Liu Chong (Note: Not to be confused with Liu Dai's and Liu Yao's uncle of the same name, whose courtesy name is Zurong (祖荣).) (劉寵; died 197) was the sixth and last Prince of Chen (陳王) of the Eastern Han dynasty. He was unique in the imperial household in that he maintained his own territory during the last years of the Han dynasty while the rest of the Han princes and marquises played no role. He was assassinated by the imperial pretender Yuan Shu in 197 and became posthumously known as Prince Min of Chen (陳愍王).

==Life==
The Kingdom of Chen (roughly present-day Zhoukou, Henan) was a fiefdom granted to Liu Xian (劉羨), the second son of Emperor Ming of Han. Liu Chong, son of Liu Cheng (劉承; Prince Xiao of Chen), (Note: Liu Cheng was a son of Liu Chong (different character from his grandson), Prince Qing of Chen. Liu Chong was originally Marquis of Anshou Village, but was made prince in May 120. Liu Chong died after about four years as prince in Apr 124, with Liu Cheng as his successor; the exact dates of Liu Chong being appointed Prince of Chen and his death were recorded in Emperor An's biography found in the same work. Between Liu Cheng and his son, their reign lasted for about 73 years (April 124-197).) was a great-grandson of Liu Xian. Liu Chong was described to be an energetic character who was skilled with the crossbow, even authoring a treatise on the subject, Nushe Bifa (弩射袐法).

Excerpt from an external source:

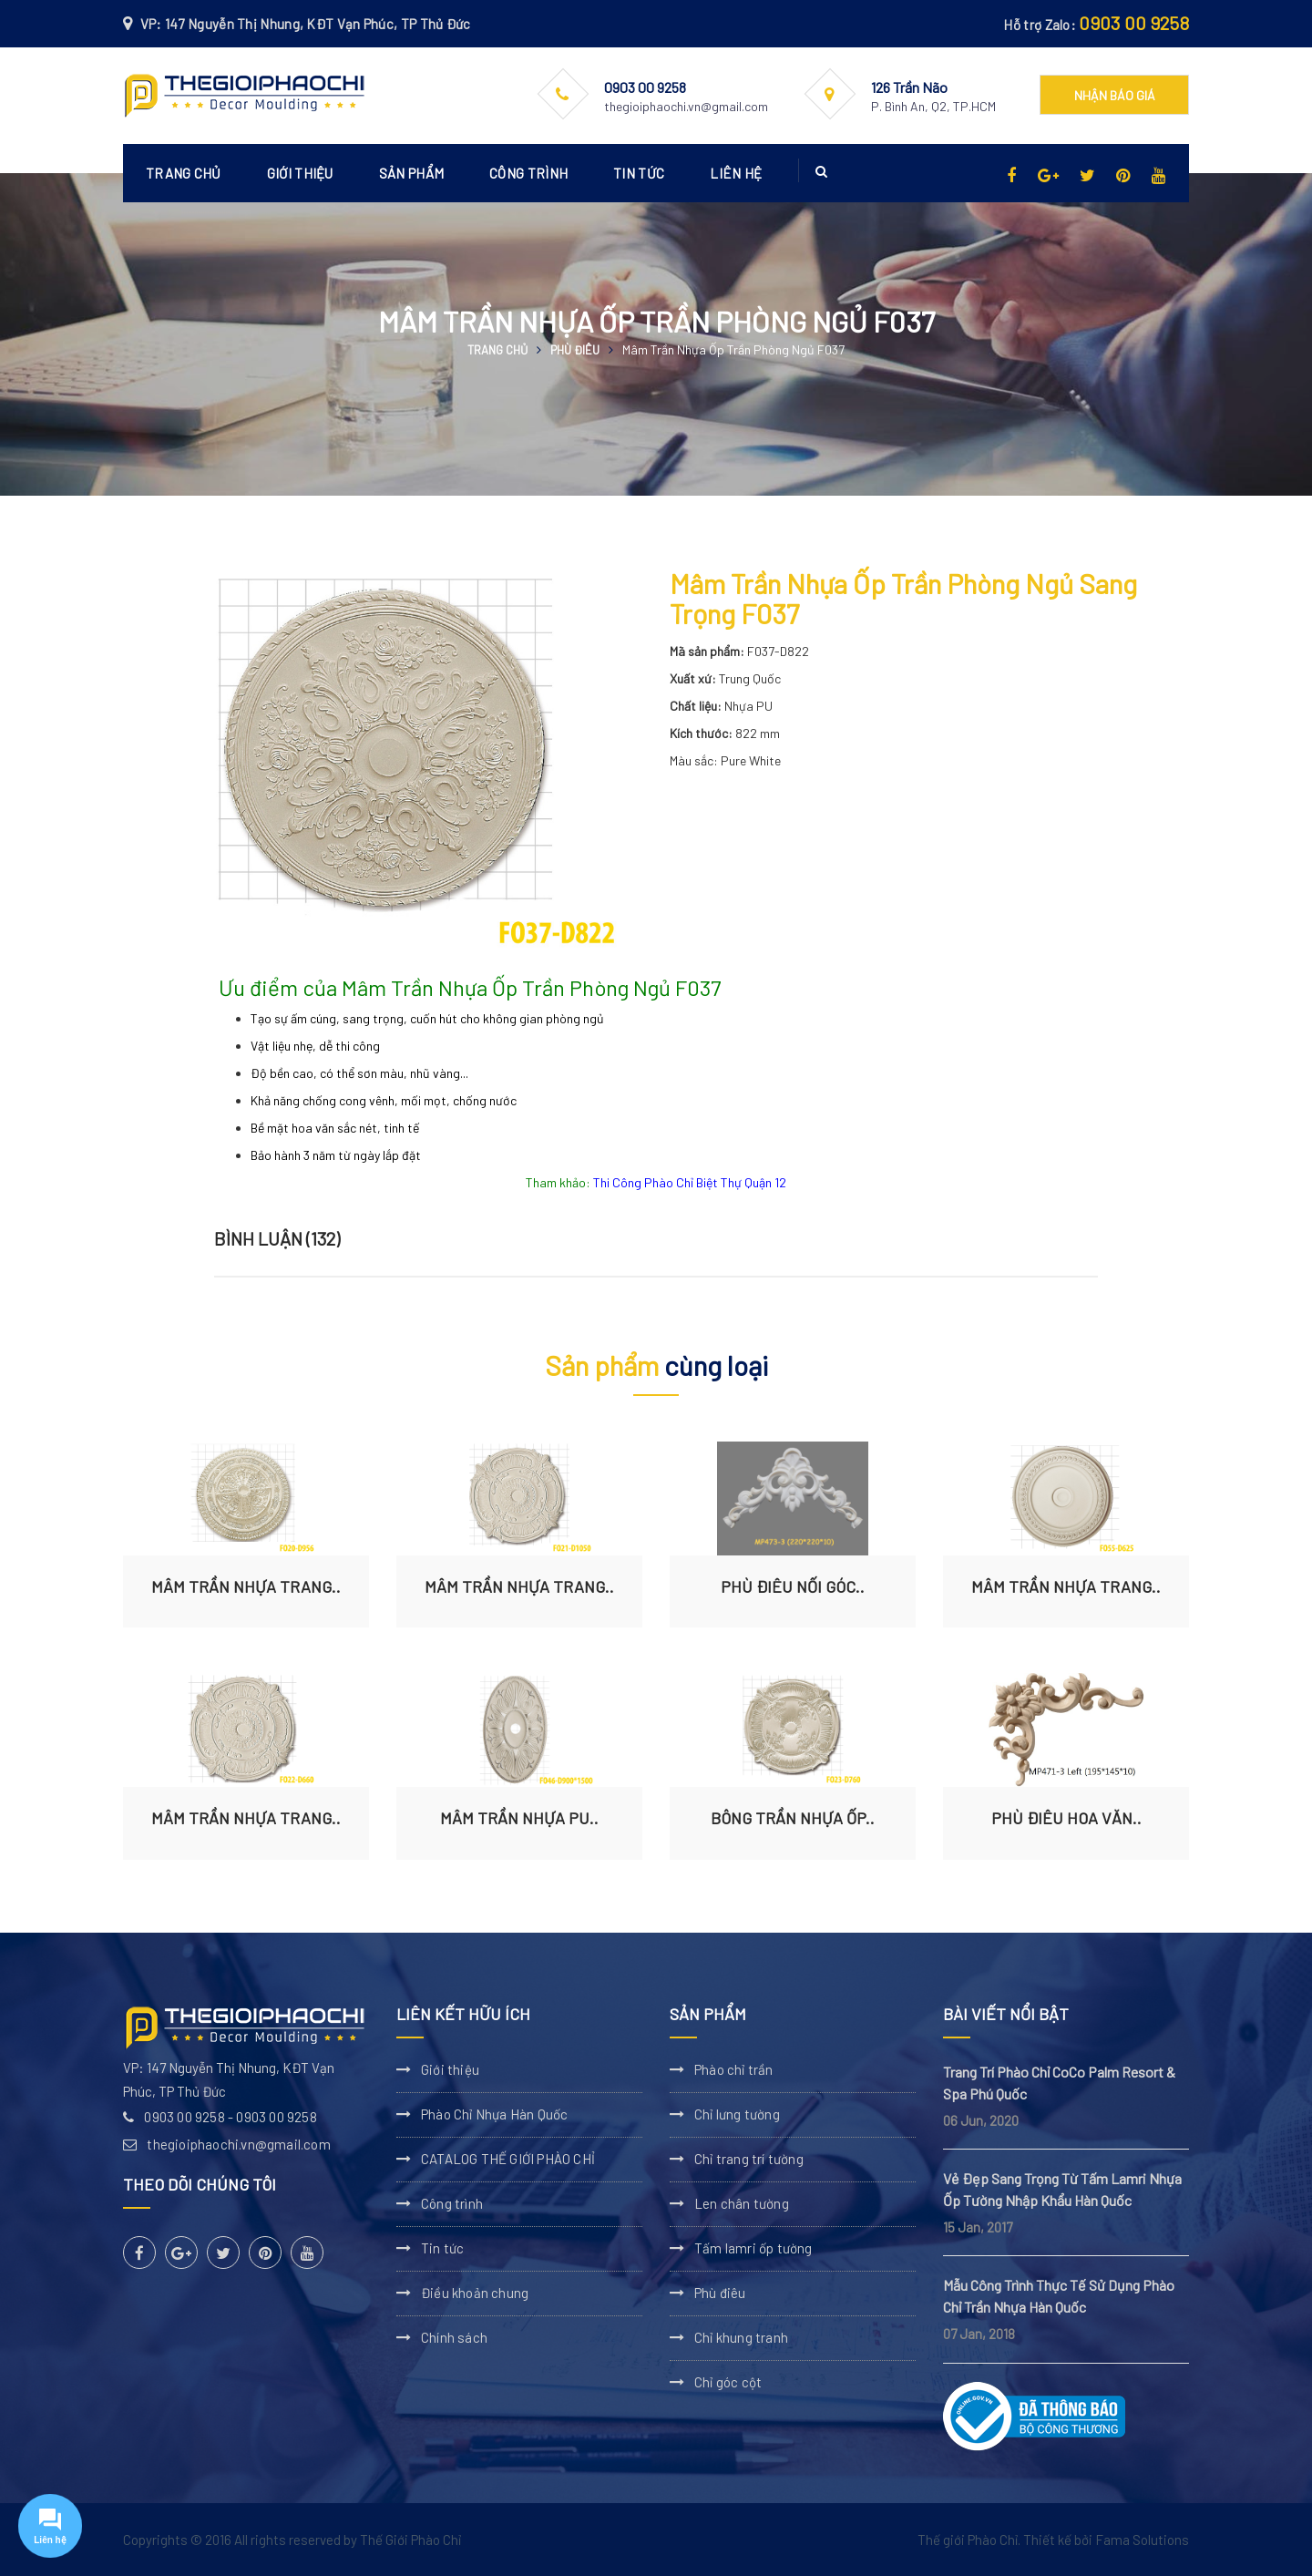 The width and height of the screenshot is (1312, 2576). Describe the element at coordinates (736, 173) in the screenshot. I see `Liên hệ` at that location.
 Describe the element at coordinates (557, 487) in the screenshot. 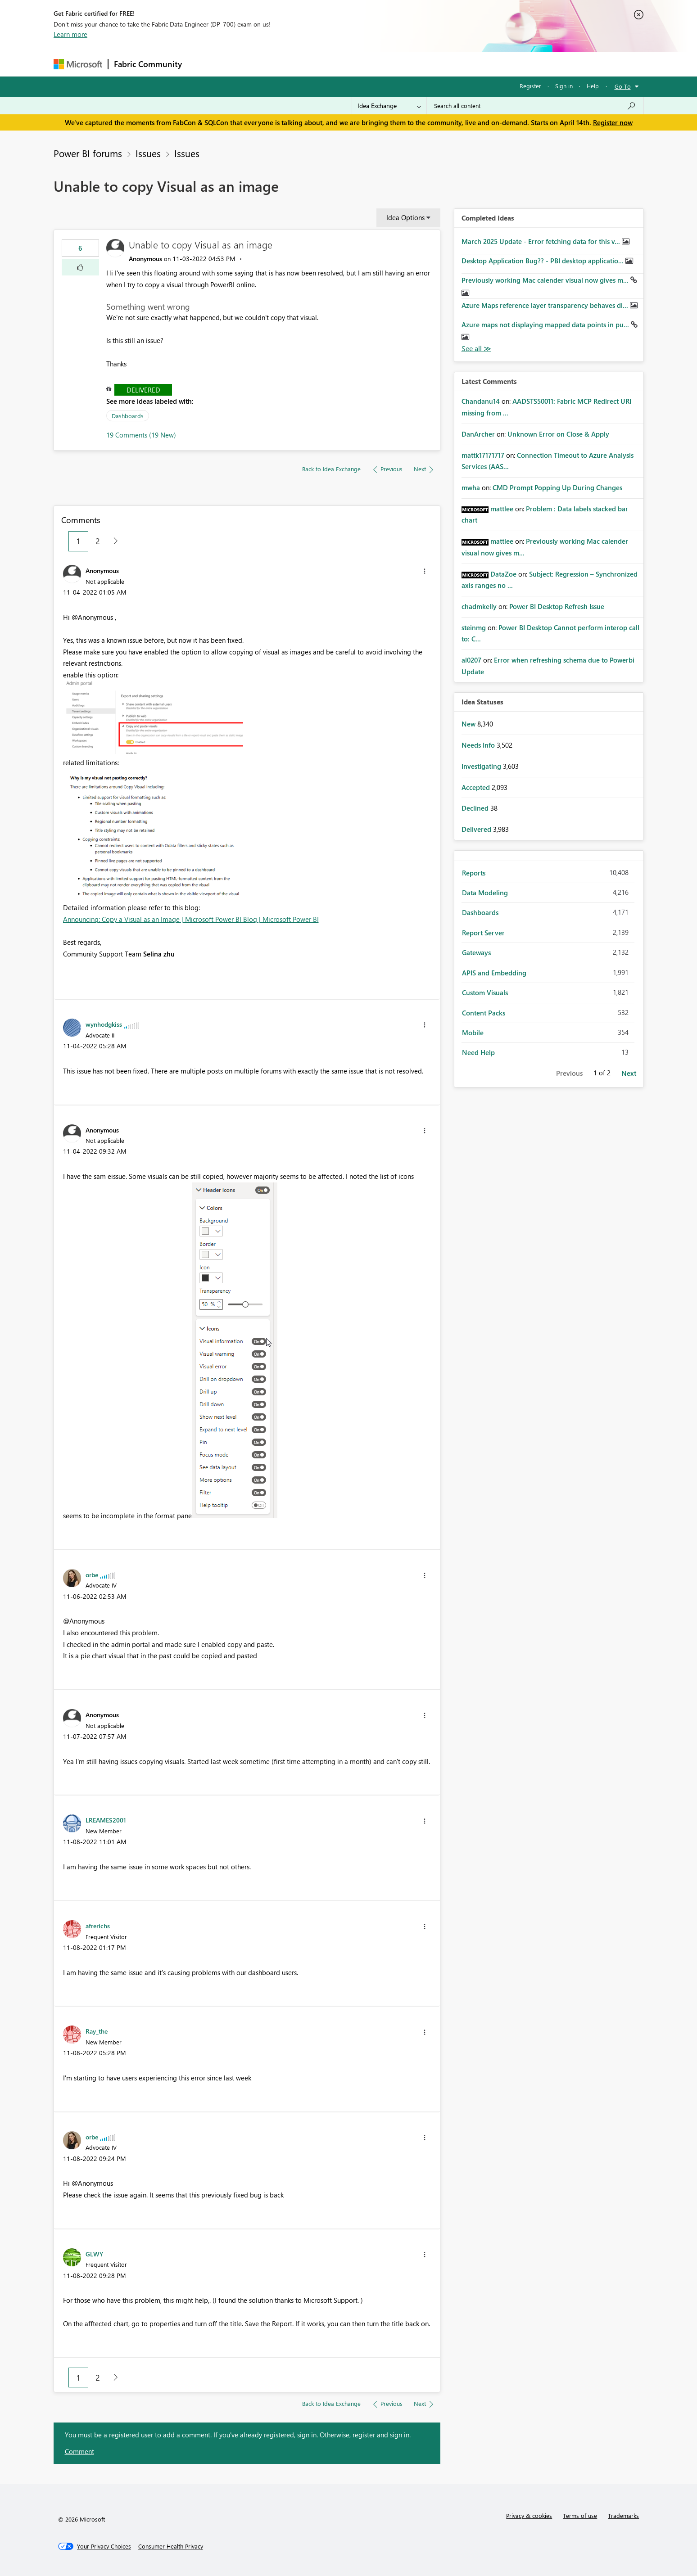 I see `CMD Prompt Popping Up During Changes` at that location.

In 173, Liu Chong and his former chancellor Wei Yin (魏愔) were accused by the new Chen chancellor Shi Qian (師遷) for inappropriately making sacrifices to deities seeking for fortunes beyond their ranks. This was impiety (不道), the most serious of crimes under the Han dynasty and tantamount to treason. Both Wei Yin and his accuser Shi Qian were brought to the capital of Luoyang in cage-carts for questioning. The eunuch Wang Fu presided over the investigations, and found that while the ceremonies made to Huang–Lao had been improper, there were no grounds for charges of impiety against Liu Chong and Wei Yin. Shi Qian had thus falsely accused his lord and was himself guilty of impiety, and in the end both Shi Qian and Wei Yin were executed. Emperor Ling, having just exterminated the family of Liu Kui (劉悝) the Prince of Bohai (渤海王) on similar charges, closed the case against Liu Chong in order to avoid more bloodshed in the imperial household.

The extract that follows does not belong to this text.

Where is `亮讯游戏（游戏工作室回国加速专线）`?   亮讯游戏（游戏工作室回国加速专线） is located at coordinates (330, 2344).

When the Yellow Turban Rebellion broke out in 184, many of Liu Chong's peers were chased out of their fiefs, but Liu Chong raised a force of several thousand archers and fortified himself in his capital. His formidable reputation kept the populace in line, and the Chen fief was unscathed by the rebellion. In 190, when a coalition was being formed against the warlord Dong Zhuo, who had taken control of the imperial court, Liu Chong rallied troops in support of the coalition and styled himself the General who Supports the Han (輔漢將軍). He moved his troops north to Yangxia commandery (陽夏; present-day Taikang County) to join the anti-Dong Zhuo blockade, but as the coalition fell apart and its leaders began to fight amongst themselves, Liu Chong returned to Chen. Under the leadership of Liu Chong and his chancellor Luo Jun (駱俊; father of Luo Tong), the kingdom of Chen became an oasis of peace and prosperity as China descended into civil war, taking in over a hundred thousand refugees from neighbouring territories.

In early 197, Yuan Shu declared himself emperor in Shouchun, south of Chen across the Huai River. This audacious act made him a target of the other warlords. After being defeated by the forces of Lü Bu, Yuan Shu could not feed his army and requested supplies from the Chen fief. However, he was rebuffed by Luo Jun, and Yuan Shu responded by sending an assassin to kill both Luo Jun and Liu Chong. With the two leading figures dead, the kingdom of Chen fell into ruin.